This strength comes in a fearless ability to hold public institutions to account. She stresses that in EU regulations, there are currently “no measures proposed to alleviate the disproportionate impact of climate change on women” or offer protections in the face of racism. She even accuses the European Commission of using intersectionality as a buzzword while offering “no concrete solutions to support these groups.”
She said it was unfortunate that for more than a decade, the European Council have discussed, but never managed to agree on, action to adopt “proper legal measures to tackle all forms of discrimination outside the workplace.”

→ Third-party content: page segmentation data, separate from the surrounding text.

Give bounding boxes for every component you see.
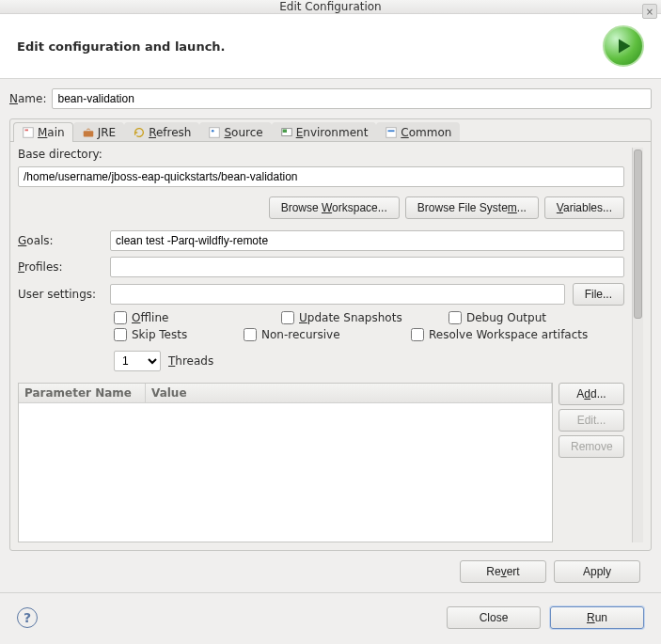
debug-output-checkbox[interactable]: Debug Output [449,311,599,324]
svg-point-5 [212,130,214,133]
threads-select[interactable]: 1 [114,351,161,371]
base-dir-input[interactable] [18,166,624,187]
source-icon [208,126,221,139]
main-area: Name: Main JRE Refresh Source Envir [0,79,661,592]
checkbox-group: Offline Update Snapshots Debug Output Sk… [110,311,624,341]
svg-rect-9 [388,130,395,132]
run-button[interactable]: Run [550,606,644,629]
window-title: Edit Configuration [279,0,381,13]
revert-button[interactable]: Revert [460,560,546,583]
tab-environment[interactable]: Environment [272,122,377,142]
svg-rect-3 [83,131,93,136]
scrollbar[interactable] [632,148,643,542]
name-row: Name: [9,88,652,109]
panel-footer: Revert Apply [9,551,652,592]
tab-main-content: Base directory: Browse Workspace... Brow… [18,148,632,542]
skip-tests-checkbox[interactable]: Skip Tests [114,328,227,341]
header-band: Edit configuration and launch. [0,14,661,79]
scrollbar-thumb[interactable] [634,149,642,319]
user-settings-label: User settings: [18,288,102,301]
goals-input[interactable] [110,230,624,251]
offline-checkbox[interactable]: Offline [114,311,264,324]
svg-rect-2 [25,130,29,132]
help-icon[interactable]: ? [17,607,38,628]
titlebar: Edit Configuration × [0,0,661,14]
remove-button: Remove [559,435,624,458]
page-title: Edit configuration and launch. [17,39,226,54]
config-panel: Main JRE Refresh Source Environment Comm… [9,118,652,551]
svg-rect-7 [282,130,286,134]
refresh-icon [133,126,146,139]
variables-button[interactable]: Variables... [544,196,624,219]
browse-filesystem-button[interactable]: Browse File System... [405,196,539,219]
browse-workspace-button[interactable]: Browse Workspace... [269,196,400,219]
tab-source[interactable]: Source [199,122,271,142]
tab-main[interactable]: Main [13,122,73,142]
threads-label: Threads [168,354,213,368]
name-input[interactable] [52,88,652,109]
base-dir-buttons: Browse Workspace... Browse File System..… [18,196,624,219]
col-parameter-name: Parameter Name [19,384,146,402]
tab-body: Base directory: Browse Workspace... Brow… [10,141,651,550]
tab-bar: Main JRE Refresh Source Environment Comm… [10,119,651,142]
jre-icon [82,126,95,139]
base-dir-label: Base directory: [18,148,624,161]
tab-refresh[interactable]: Refresh [124,122,199,142]
add-button[interactable]: Add... [559,383,624,405]
apply-button[interactable]: Apply [554,560,640,583]
threads-row: 1 Threads [110,351,624,371]
close-button[interactable]: Close [447,606,541,629]
parameters-area: Parameter Name Value Add... Edit... Remo… [18,383,624,542]
parameters-table[interactable]: Parameter Name Value [18,383,553,542]
close-icon[interactable]: × [642,4,657,19]
environment-icon [280,126,293,139]
svg-rect-4 [210,128,220,138]
form-grid: Goals: Profiles: User settings: File... … [18,230,624,371]
user-settings-input[interactable] [110,284,565,305]
edit-button: Edit... [559,409,624,432]
col-value: Value [146,384,552,402]
main-icon [22,126,35,139]
profiles-input[interactable] [110,257,624,277]
svg-marker-0 [619,39,631,54]
common-icon [385,126,398,139]
profiles-label: Profiles: [18,260,102,274]
update-snapshots-checkbox[interactable]: Update Snapshots [281,311,432,324]
bottom-bar: ? Close Run [0,592,661,644]
table-header: Parameter Name Value [19,384,552,403]
svg-rect-8 [386,128,397,138]
tab-common[interactable]: Common [376,122,460,142]
run-orb-icon [603,25,644,67]
non-recursive-checkbox[interactable]: Non-recursive [244,328,394,341]
tab-jre[interactable]: JRE [73,122,124,142]
goals-label: Goals: [18,234,102,247]
resolve-workspace-checkbox[interactable]: Resolve Workspace artifacts [411,328,618,341]
file-button[interactable]: File... [573,283,624,306]
parameter-buttons: Add... Edit... Remove [559,383,624,542]
svg-rect-1 [24,128,34,138]
name-label: Name: [9,92,46,105]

Speaking to Parliament Magazine, she also reflected on the “sad reality” of a lack of ethnic diversity in EU institutions—something which means the EU is building up a lack of trust with the continent it’s supposed to represent. “Non-white people are rarely, if at all, seen in a leadership role. This was true in the government where I was a minister, it is true in the Swedish Parliament, and it is true here as well.
“We have to address this issue with a wide scope. It is not a question of lack of competent people. It is a question of racial discrimination in all parts of society, both in politics and elsewhere.”
Alice Bah Kuhnke at the Nobel Prize Banquet 2017. Photo on Zimbio
Kuhnke is an indefatigable defender of refugee rights, challenging rising hatred from elected officials across the EU. “Ten years ago, questioning the right to seek asylum wouldn’t have been possible by the second biggest party in Sweden—the new normal is deeply alarming,” Kuhnke told the Independent, after a far-right Swedish politician distributed leaflets to refugees on the Greek border and told them Sweden was “full.”
“I feel sadness and shame that a Swedish politician is so desperate for attention that he goes hundreds of miles to humiliate desperate people who have fled for their lives,” Kuhnke added.
Despite the heavy subject matter she deals with, there’s a clear streak of fun in how Kuhnke deals with the world. When asked by one reporter to give advice to women, she said people should organise—or, in the words of Beyoncé, “get in formation.”